You can make a word pool of traits that describe your brand’s voice, and ones that don’t. As a banking institution that markets to college students, acceptable words might include low-interest rates, mobile, savings plans, and no bank fees. Words to steer clear of maybe things like contract, minimum balance, withdrawal limits, and financial planning. You can adapt your strategy based on your industry and target demographic.

 

What Not To Do

You can save time by specifying the designs that won’t work for your branding. For example, some variations on the color of your logo may be acceptable. But switching out your signature black shade for a bright orange? That’s a clear violation of your branding rulebook!

If you have a specific vision for your brand in mind, you can include examples of things that go against your vision. Use photos of ways you don’t want colors to be used, patterns you don’t like, or topics you want to steer clear of.

 

Keep Things Fresh

You’ve established a brand that you’re happy with. But when sales start to dip, don’t be afraid to shake things up.

When you’ve laid out all the elements of your designs in a style guide, it’s easier to spot any weaknesses or things you might want to change. Could you alter one of your primary colors to add more contrast to the mix? Or, is there too much going on?

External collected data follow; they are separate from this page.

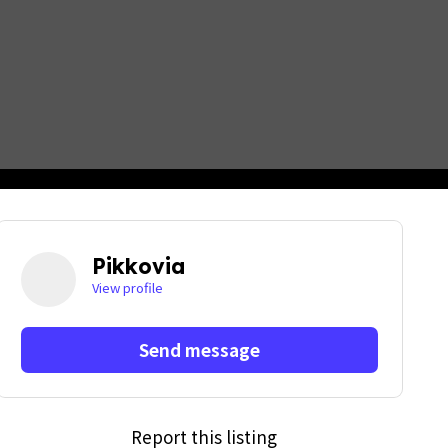
Pikkovia
View profile
Send message
Report this listing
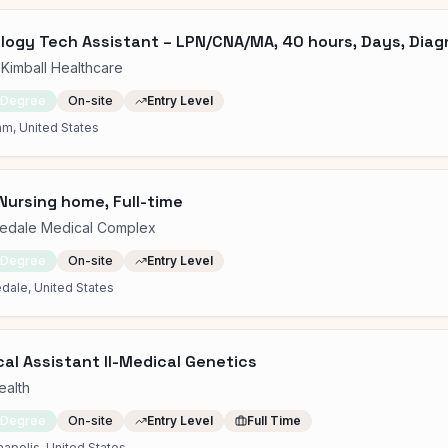
logy Tech Assistant – LPN/CNA/MA, 40 hours, Days, Diag
Kimball Healthcare
 Degree
On-site
Entry Level
m, United States
Nursing home, Full-time
edale Medical Complex
 Degree
On-site
Entry Level
dale, United States
al Assistant II-Medical Genetics
ealth
 Degree
On-site
Entry Level
Full Time
napolis, United States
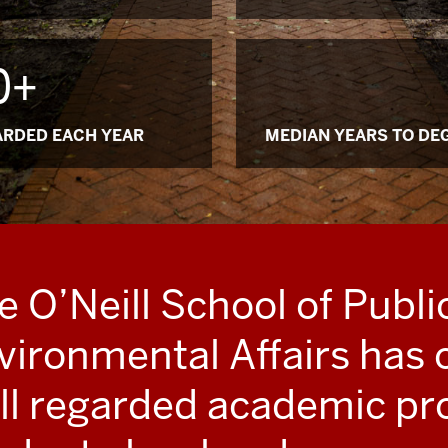
0+
RDED EACH YEAR
MEDIAN YEARS TO DE
e O’Neill School of Publi
vironmental Affairs has 
ll regarded academic pr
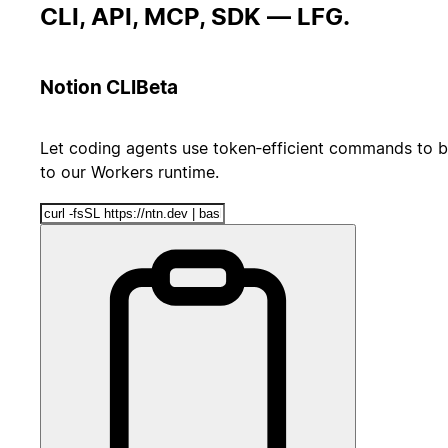
CLI, API, MCP, SDK — LFG.
Notion CLI
Beta
Let coding agents use token‑efficient commands to b
to our Workers runtime.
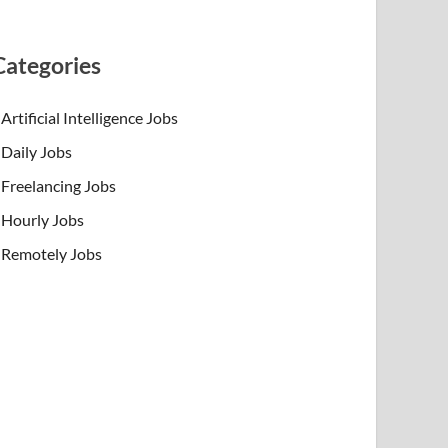
Categories
Artificial Intelligence Jobs
Daily Jobs
Freelancing Jobs
Hourly Jobs
Remotely Jobs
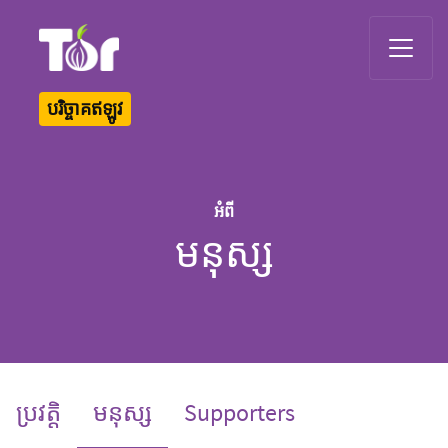
Tor Logo
បរិច្ចាគឥឡូវ
អំពី
មនុស្ស
(current)
ប្រវត្តិ
មនុស្ស
Supporters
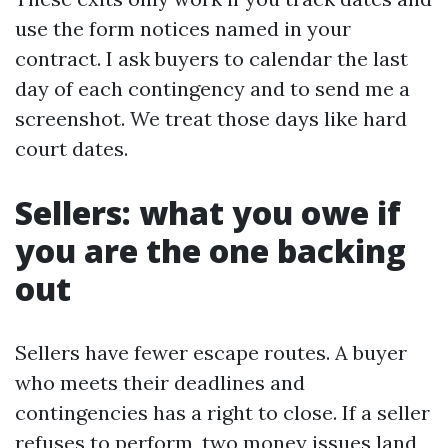
use the form notices named in your
contract. I ask buyers to calendar the last
day of each contingency and to send me a
screenshot. We treat those days like hard
court dates.
Sellers: what you owe if
you are the one backing
out
Sellers have fewer escape routes. A buyer
who meets their deadlines and
contingencies has a right to close. If a seller
refuses to perform, two money issues land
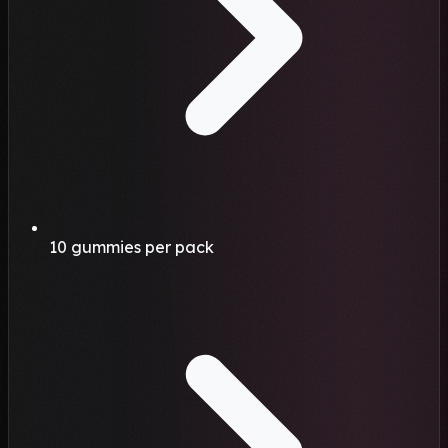
10 gummies per pack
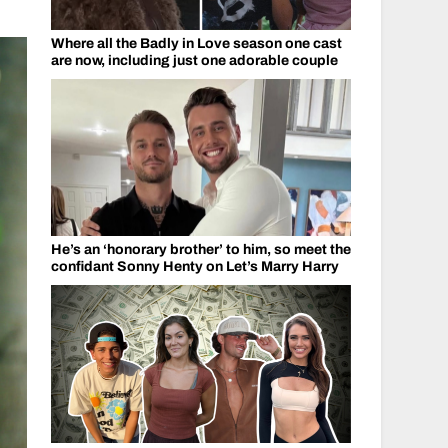
Where all the Badly in Love season one cast
are now, including just one adorable couple
He’s an ‘honorary brother’ to him, so meet the
confidant Sonny Henty on Let’s Marry Harry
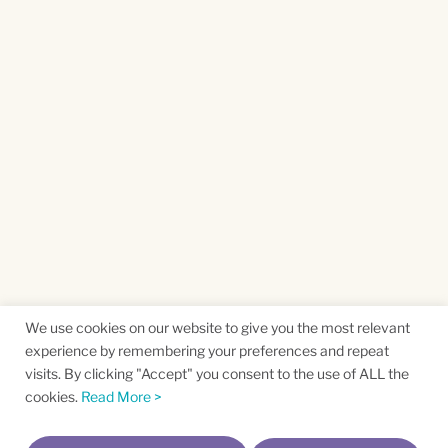
We use cookies on our website to give you the most relevant
experience by remembering your preferences and repeat
visits. By clicking "Accept" you consent to the use of ALL the
cookies.
Read More >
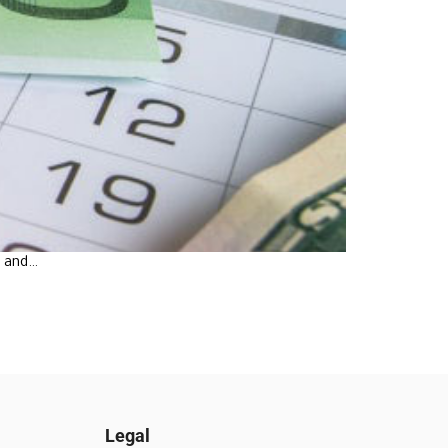
e and…
Legal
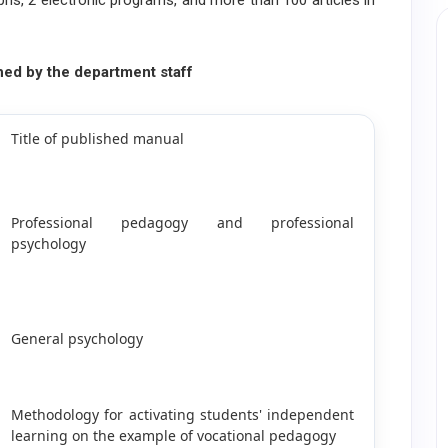
phs, 2 electronic programs, and more than 100 articles in
hed by the department staff
Title of published manual
Professional pedagogy and professional
psychology
General psychology
Methodology for activating students' independent
learning on the example of vocational pedagogy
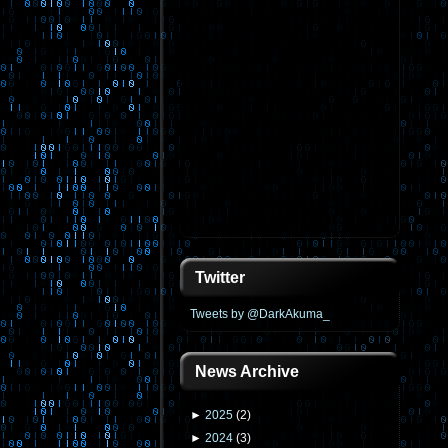
Twitter
Tweets by @DarkAkuma_
News Archive
►
2025
(
2
)
►
2024
(
3
)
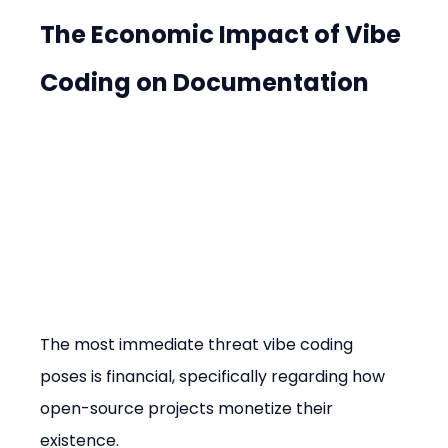
The Economic Impact of Vibe 
Coding on Documentation
The most immediate threat vibe coding 
poses is financial, specifically regarding how 
open-source projects monetize their 
existence.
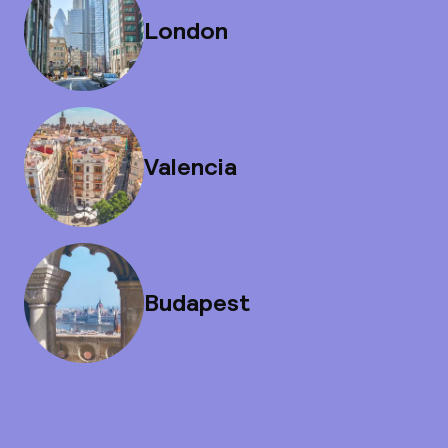
London
Valencia
Budapest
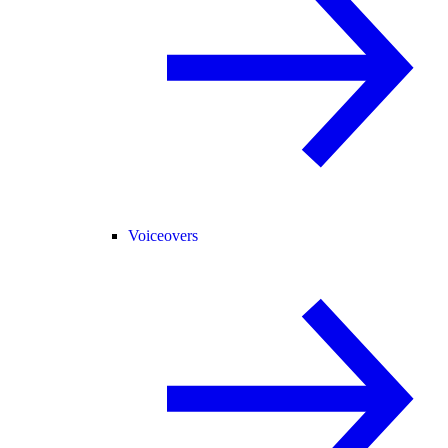
Voiceovers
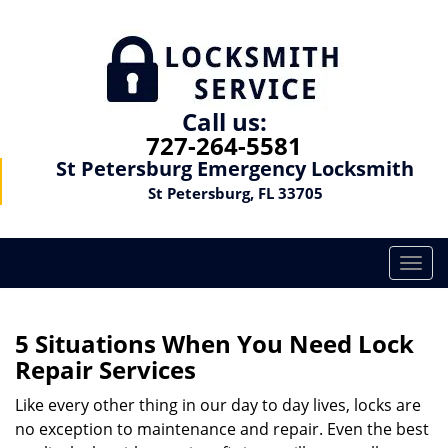
Call us:
727-264-5581
St Petersburg Emergency Locksmith
St Petersburg, FL 33705
T
o
g
g
5 Situations When You Need Lock
l
Repair Services
e
n
Like every other thing in our day to day lives, locks are
a
no exception to maintenance and repair. Even the best
v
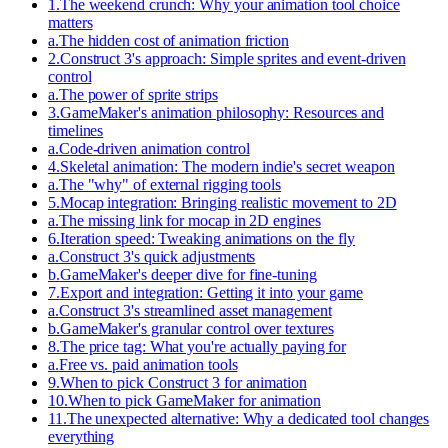
1
.
The weekend crunch: Why your animation tool choice
matters
a
.
The hidden cost of animation friction
2
.
Construct 3's approach: Simple sprites and event-driven
control
a
.
The power of sprite strips
3
.
GameMaker's animation philosophy: Resources and
timelines
a
.
Code-driven animation control
4
.
Skeletal animation: The modern indie's secret weapon
a
.
The "why" of external rigging tools
5
.
Mocap integration: Bringing realistic movement to 2D
a
.
The missing link for mocap in 2D engines
6
.
Iteration speed: Tweaking animations on the fly
a
.
Construct 3's quick adjustments
b
.
GameMaker's deeper dive for fine-tuning
7
.
Export and integration: Getting it into your game
a
.
Construct 3's streamlined asset management
b
.
GameMaker's granular control over textures
8
.
The price tag: What you're actually paying for
a
.
Free vs. paid animation tools
9
.
When to pick Construct 3 for animation
10
.
When to pick GameMaker for animation
11
.
The unexpected alternative: Why a dedicated tool changes
everything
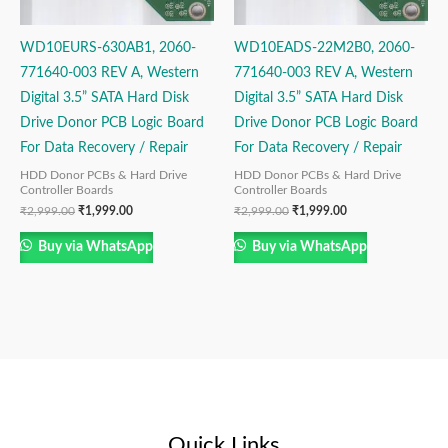
WD10EURS-630AB1, 2060-
WD10EADS-22M2B0, 2060-
771640-003 REV A, Western
771640-003 REV A, Western
Digital 3.5” SATA Hard Disk
Digital 3.5” SATA Hard Disk
Drive Donor PCB Logic Board
Drive Donor PCB Logic Board
For Data Recovery / Repair
For Data Recovery / Repair
HDD Donor PCBs & Hard Drive
HDD Donor PCBs & Hard Drive
Controller Boards
Controller Boards
₹
2,999.00
₹
1,999.00
₹
2,999.00
₹
1,999.00
Buy via WhatsApp
Buy via WhatsApp
Quick Links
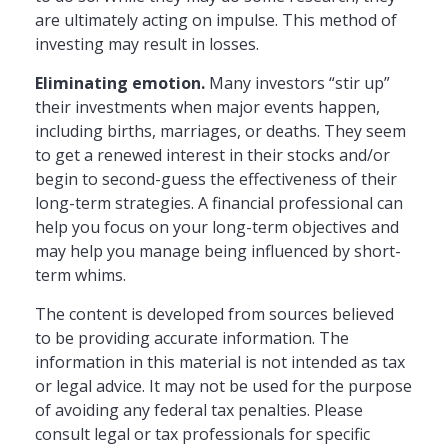
are ultimately acting on impulse. This method of
investing may result in losses.
Eliminating emotion.
Many investors “stir up”
their investments when major events happen,
including births, marriages, or deaths. They seem
to get a renewed interest in their stocks and/or
begin to second-guess the effectiveness of their
long-term strategies. A financial professional can
help you focus on your long-term objectives and
may help you manage being influenced by short-
term whims.
The content is developed from sources believed
to be providing accurate information. The
information in this material is not intended as tax
or legal advice. It may not be used for the purpose
of avoiding any federal tax penalties. Please
consult legal or tax professionals for specific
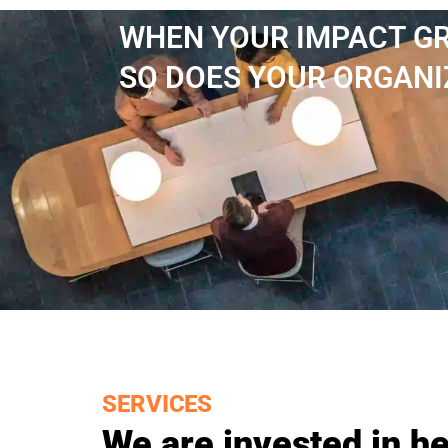
WHEN YOUR IMPACT G
SO DOES YOUR ORGANI
SERVICES
We are invested in he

It might be time for a rebrand. And when it is, you’ll have all your design elements in one convenient place.

 

You can refer back to your brand style guide whenever you’re writing content for your website, making posts for your Instagram, or designing promotional flyers for your customers. It helps customers recognize your marketing materials and boosts brand loyalty. Maintain consistent themes across your print and digital marketing with a brand style guide.